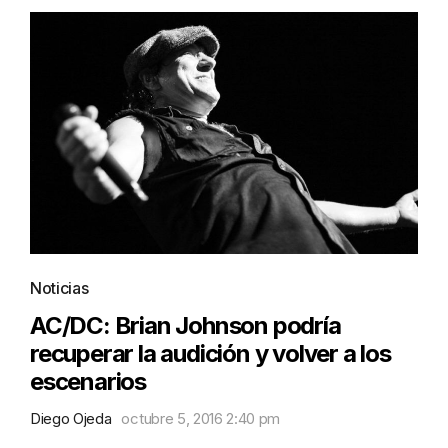
Noticias
AC/DC: Brian Johnson podría
recuperar la audición y volver a los
escenarios
Diego Ojeda
octubre 5, 2016 2:40 pm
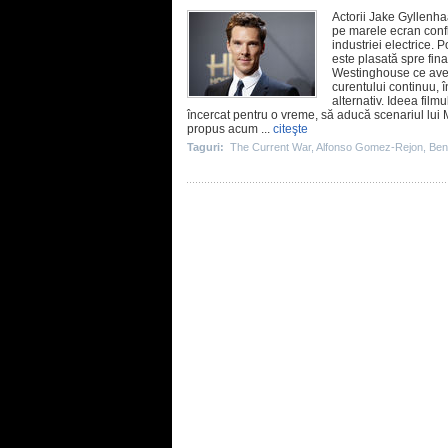
Actorii
Jake Gyllenha
pe marele ecran confli
industriei electrice. 
este plasată spre fin
Westinghouse ce avea s
curentului continuu,
alternativ. Ideea film
încercat pentru o vreme, să aducă scenariul lui
propus acum ...
citeşte
Taguri:
The Current War
,
Alfonso Gomez-Rejon
,
Ben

What this task involves: Set down exactly the line that holds "este plasată spre fin" and all lines after it to the end of the data.

Answer space:
este plasată spre fin
Westinghouse ce avea s
curentului continuu,
alternativ. Ideea film
încercat pentru o vreme, să aducă scenariul lui
propus acum ...
citeşte
Taguri:
The Current War
,
Alfonso Gomez-Rejon
,
Ben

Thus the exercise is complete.